[comp.lang.misc] H.O. functions in imperative languages

jokinen@tucos.UUCP (Matti Jokinen) (07/13/87)
There are many languages that support both higher order functions and
imperative programming style.  Lisp is the best-known example.  However,
efficient implementation of such languages is not quite trivial.

In a computer a higher order function is usually represented as a pair
(C,E), where C is a block of executable code and E is the evaluation
environment.  E is a data structure that contains values of nonlocal
identifiers.  The pair is called a closure.  In a functional language
all objects in E are immutable.  Thus when E is created, the values of
nonlocal identifiers can be copied into E if that is found convenient -
the copy and the original object are indistinguishable.  Variables (and
other mutable objects) cannot be copied; instead, the memory address of
the original object must be stored in E.  Problems arise when the object
is in the stack.

There are several potential solutions:

1. All variables can be allocate from the heap.
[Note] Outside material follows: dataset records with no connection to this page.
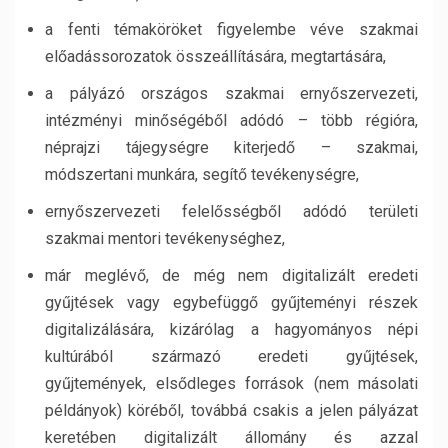
a fenti témaköröket figyelembe véve szakmai
előadássorozatok összeállítására, megtartására,
a pályázó országos szakmai ernyőszervezeti,
intézményi minőségéből adódó – több régióra,
néprajzi tájegységre kiterjedő – szakmai,
módszertani munkára, segítő tevékenységre,
ernyőszervezeti felelősségből adódó területi
szakmai mentori tevékenységhez,
már meglévő, de még nem digitalizált eredeti
gyűjtések vagy egybefüggő gyűjteményi részek
digitalizálására, kizárólag a hagyományos népi
kultúrából származó eredeti gyűjtések,
gyűjtemények, elsődleges források (nem másolati
példányok) köréből, továbbá csakis a jelen pályázat
keretében digitalizált állomány és azzal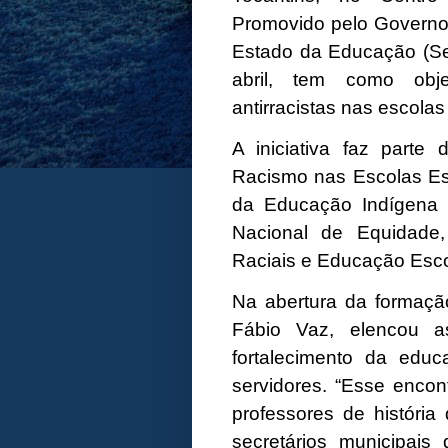
Promovido pelo Governo 
Estado da Educação (Se
abril, tem como objet
antirracistas nas escola
A iniciativa faz part
Racismo nas Escolas Es
da Educação Indígena (
Nacional de Equidade
Raciais e Educação Esco
Na abertura da formaçã
Fábio Vaz, elencou 
fortalecimento da educ
servidores. “Esse encon
professores de história
secretários municipai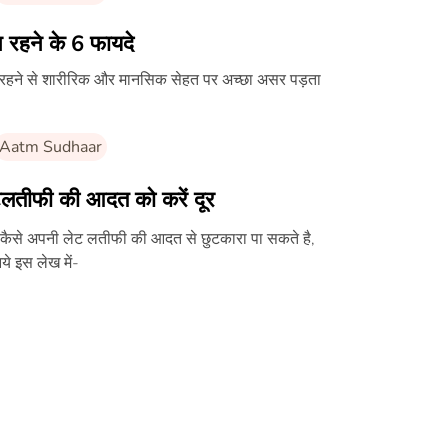
 रहने के 6 फायदे
 रहने से शारीरिक और मानसिक सेहत पर अच्छा असर पड़ता
Aatm Sudhaar
टलतीफी की आदत को करें दूर
कैसे अपनी लेट लतीफी की आदत से छुटकारा पा सकते है,
ये इस लेख में-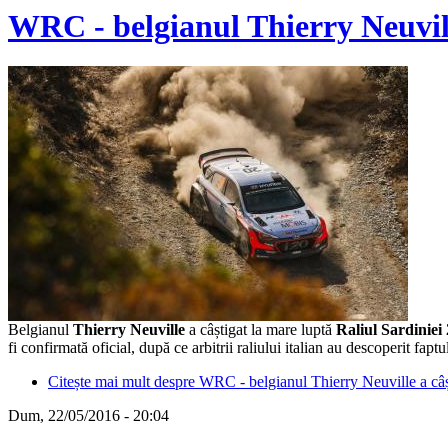
WRC - belgianul Thierry Neuvill
Belgianul
Thierry Neuville
a câștigat la mare luptă
Raliul Sardiniei
fi confirmată oficial, după ce arbitrii raliului italian au descoperit 
Citește mai mult
despre WRC - belgianul Thierry Neuville a câș
Dum, 22/05/2016 - 20:04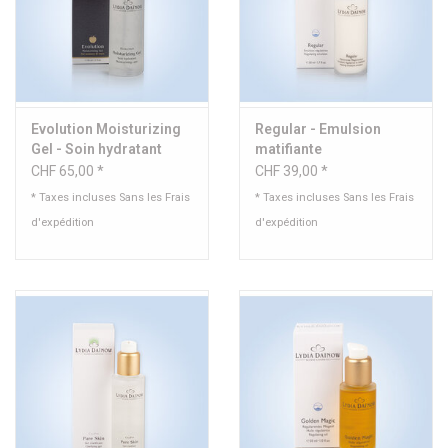
Evolution Moisturizing
Regular - Emulsion
Gel - Soin hydratant
matifiante
CHF 65,00 *
CHF 39,00 *
* Taxes incluses Sans les
Frais
* Taxes incluses Sans les
Frais
d'expédition
d'expédition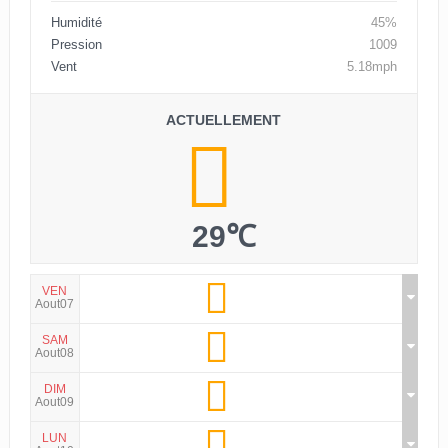
Humidité
45%
Pression
1009
Vent
5.18mph
ACTUELLEMENT
29℃
VEN
Aout07
SAM
Aout08
DIM
Aout09
LUN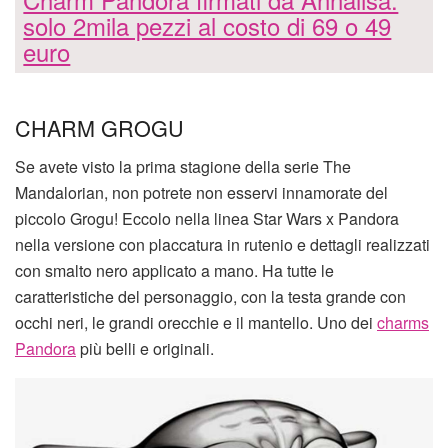
solo 2mila pezzi al costo di 69 o 49
euro
CHARM GROGU
Se avete visto la prima stagione della serie The
Mandalorian, non potrete non esservi innamorate del
piccolo Grogu! Eccolo nella linea Star Wars x Pandora
nella versione con placcatura in rutenio e dettagli realizzati
con smalto nero applicato a mano. Ha tutte le
caratteristiche del personaggio, con la testa grande con
occhi neri, le grandi orecchie e il mantello. Uno dei
charms
Pandora
più belli e originali.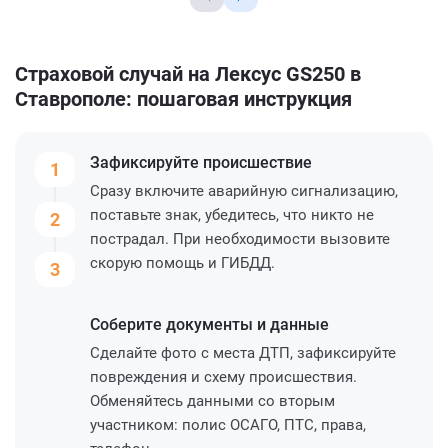
Страховой случай на Лексус GS250 в
Ставрополе: пошаговая инструкция
Зафиксируйте
происшествие
1
Сразу включите аварийную сигнализацию,
поставьте знак, убедитесь, что никто не
2
пострадал. При необходимости вызовите
скорую помощь и ГИБДД.
3
Соберите
документы и данные
Сделайте фото с места ДТП, зафиксируйте
повреждения и схему происшествия.
Обменяйтесь данными со вторым
участником: полис ОСАГО, ПТС, права,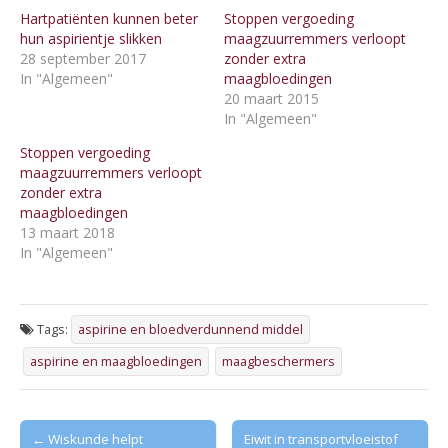
Hartpatiënten kunnen beter
Stoppen vergoeding
hun aspirientje slikken
maagzuurremmers verloopt
28 september 2017
zonder extra
In "Algemeen"
maagbloedingen
20 maart 2015
In "Algemeen"
Stoppen vergoeding
maagzuurremmers verloopt
zonder extra
maagbloedingen
13 maart 2018
In "Algemeen"
Tags:
aspirine en bloedverdunnend middel
aspirine en maagbloedingen
maagbeschermers
Post
← Wiskunde helpt
Eiwit in transportvloeistof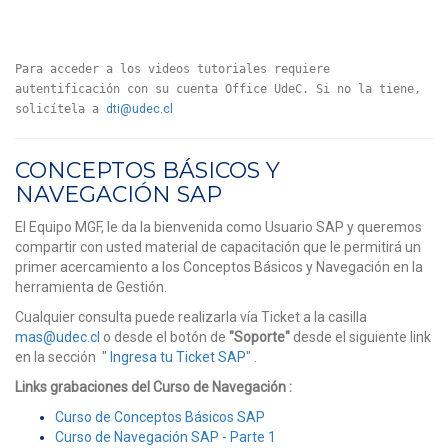
Para acceder a los videos tutoriales requiere
autentificación con su cuenta Office UdeC. Si no la tiene,
solicítela a
dti@udec.cl
CONCEPTOS BÁSICOS Y
NAVEGACIÓN SAP
El Equipo MGF, le da la bienvenida como Usuario SAP y queremos
compartir con usted material de capacitación que le permitirá un
primer acercamiento a los Conceptos Básicos y Navegación en la
herramienta de Gestión.
Cualquier consulta puede realizarla vía Ticket a la casilla
mas@udec.cl
o desde el botón de
"Soporte"
desde el siguiente link
en la sección "
Ingresa tu Ticket SAP
" .
Links grabaciones del Curso de Navegación :
Curso de Conceptos Básicos SAP
Curso de Navegación SAP - Parte 1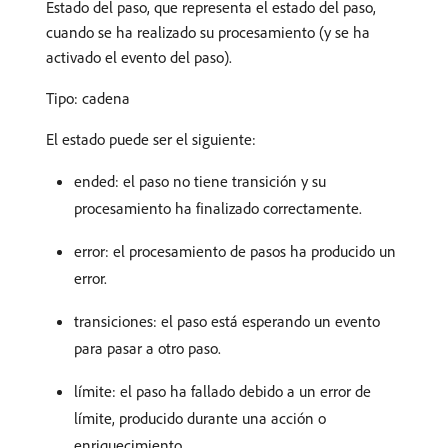
Estado del paso, que representa el estado del paso,
cuando se ha realizado su procesamiento (y se ha
activado el evento del paso).
Tipo: cadena
El estado puede ser el siguiente:
ended: el paso no tiene transición y su
procesamiento ha finalizado correctamente.
error: el procesamiento de pasos ha producido un
error.
transiciones: el paso está esperando un evento
para pasar a otro paso.
límite: el paso ha fallado debido a un error de
límite, producido durante una acción o
enriquecimiento.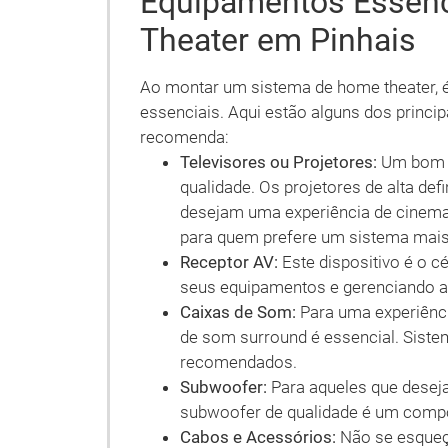
Equipamentos Essen
Theater em Pinhais
Ao montar um sistema de home theater, 
essenciais. Aqui estão alguns dos princ
recomenda:
Televisores ou Projetores:
Um bom h
qualidade. Os projetores de alta de
desejam uma experiência de cinema 
para quem prefere um sistema mai
Receptor AV:
Este dispositivo é o c
seus equipamentos e gerenciando a e
Caixas de Som:
Para uma experiênci
de som surround é essencial. Siste
recomendados.
Subwoofer:
Para aqueles que deseja
subwoofer de qualidade é um compo
Cabos e Acessórios:
Não se esqueç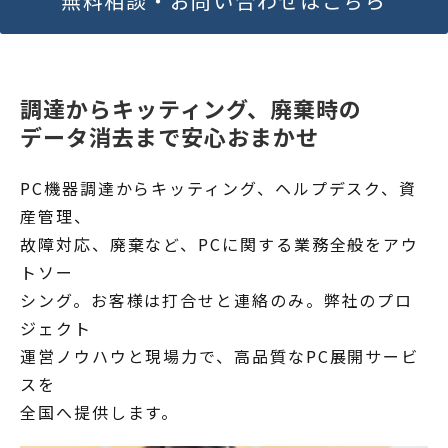
無料相談・お問い合わせはこちら
調達からキッティング、廃棄時の
データ消去まで安心おまかせ
PC機器調達からキッティング、ヘルプデスク、資
産管理、
故障対応、廃棄など、PCに関する業務全般をアウ
トソー
シング。お客様は打合せと連絡のみ。弊社のプロ
ジェクト
運営ノウハウと現場力で、高品質なPC展開サービ
スを
全国へ提供します。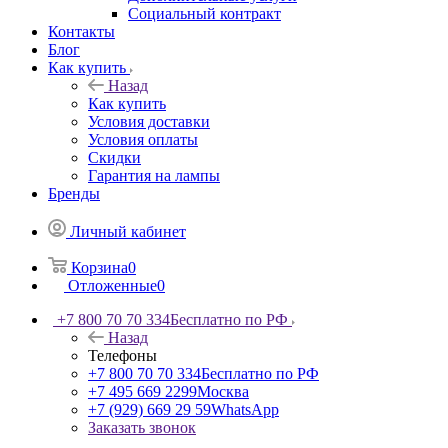
Социальный контракт
Контакты
Блог
Как купить
Назад
Как купить
Условия доставки
Условия оплаты
Скидки
Гарантия на лампы
Бренды
Личный кабинет
Корзина
0
Отложенные
0
+7 800 70 70 334
Бесплатно по РФ
Назад
Телефоны
+7 800 70 70 334
Бесплатно по РФ
+7 495 669 2299
Москва
+7 (929) 669 29 59
WhatsApp
Заказать звонок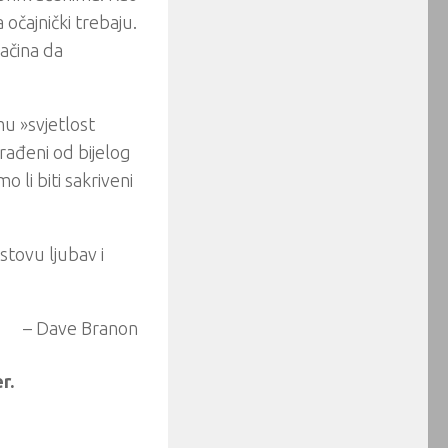
 očajnički trebaju.
načina da
u »svjetlost
 građeni od bijelog
 li biti sakriveni
istovu ljubav i
– Dave Branon
r.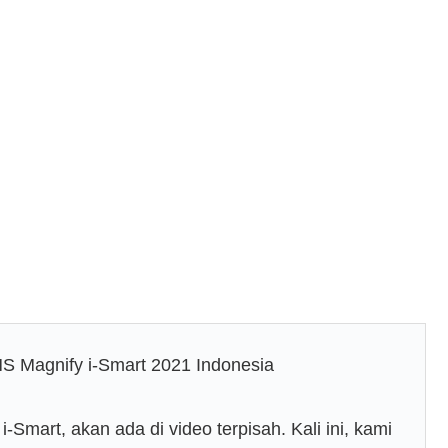
G HS Magnify i-Smart 2021 Indonesia
Smart, akan ada di video terpisah. Kali ini, kami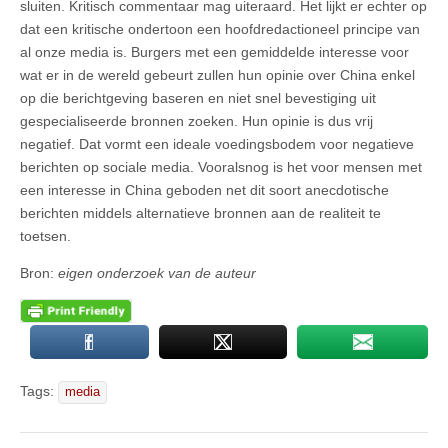
sluiten. Kritisch commentaar mag uiteraard. Het lijkt er echter op
dat een kritische ondertoon een hoofdredactioneel principe van
al onze media is. Burgers met een gemiddelde interesse voor
wat er in de wereld gebeurt zullen hun opinie over China enkel
op die berichtgeving baseren en niet snel bevestiging uit
gespecialiseerde bronnen zoeken. Hun opinie is dus vrij
negatief. Dat vormt een ideale voedingsbodem voor negatieve
berichten op sociale media. Vooralsnog is het voor mensen met
een interesse in China geboden net dit soort anecdotische
berichten middels alternatieve bronnen aan de realiteit te
toetsen.
Bron:
eigen onderzoek van de auteur
Tags:
media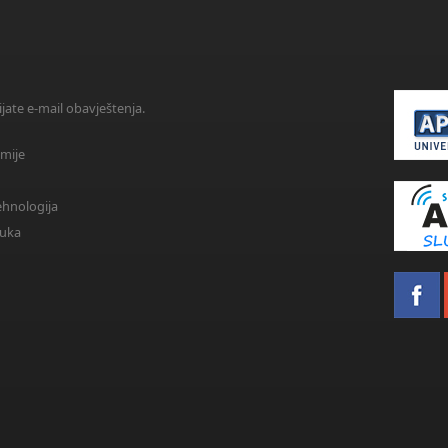
ijate e-mail obavještenja.
omije
ehnologija
auka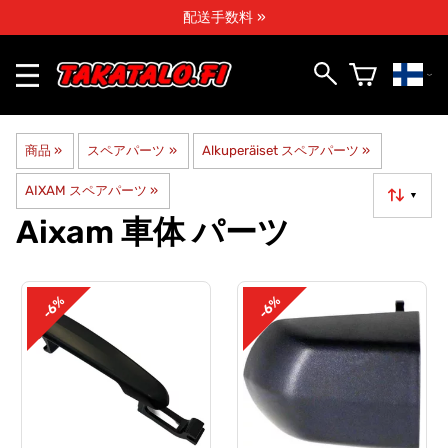
配送手数料 »
商品
‪»
スペアパーツ
‪»
Alkuperäiset スペアパーツ
‪»
AIXAM スペアパーツ
‪»
▼
Aixam 車体 パーツ
-6%
-6%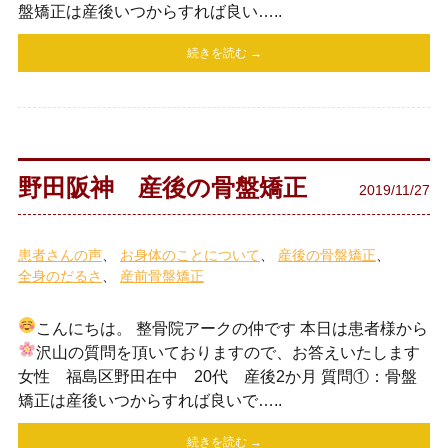
盤矯正は産後いつからすれば良い…..
続きを読む →
野田阪神 産後の骨盤矯正
2019/11/27
患者さんの声
お身体のことについて
産後の骨盤矯正
全身のだるさ
産前骨盤矯正
こんにちは。 整骨院アークの仲です
本日は患者様から
沢山の質問を頂いておりますので、お答えいたします
女性 福島区野田在中 20代 産後2か月 質問①：骨盤
矯正は産後いつからすれば良いで…..
続きを読む →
2. The compiler could select the allocation method for each variable on
the basis of a global flow analysis.  The problem is undecidable in the
general case, so some variables will be allocate from the heap even if
they could be safely allocated from the stack.  It is also rather
difficult to combine global analysis with separate compilation.

3. Importion of nonlocal variables into routines can be restricted so
that the contents (r-value) of a stack-allocated variable can be
imported but the address (l-value) cannot.  Thus the values of nonlocal
stack-allocated variables are stored in E when the closure is created,
and further assignations have no effect on E.  Pointers to heap can be
safely imported and stored into E even if they point mutable objects.
This idea has been used at least in Russell.

4. Alternatively, exportion of functions out of blocks can be
restricted.  Each object has a scope that determines its maximal
lifetime.  The scope of a function can be defined as the intersection of
the scopes of the values of its nonlocal identifiers.  This idea was
used in Algol 68 (unfortunately in a more restricted form).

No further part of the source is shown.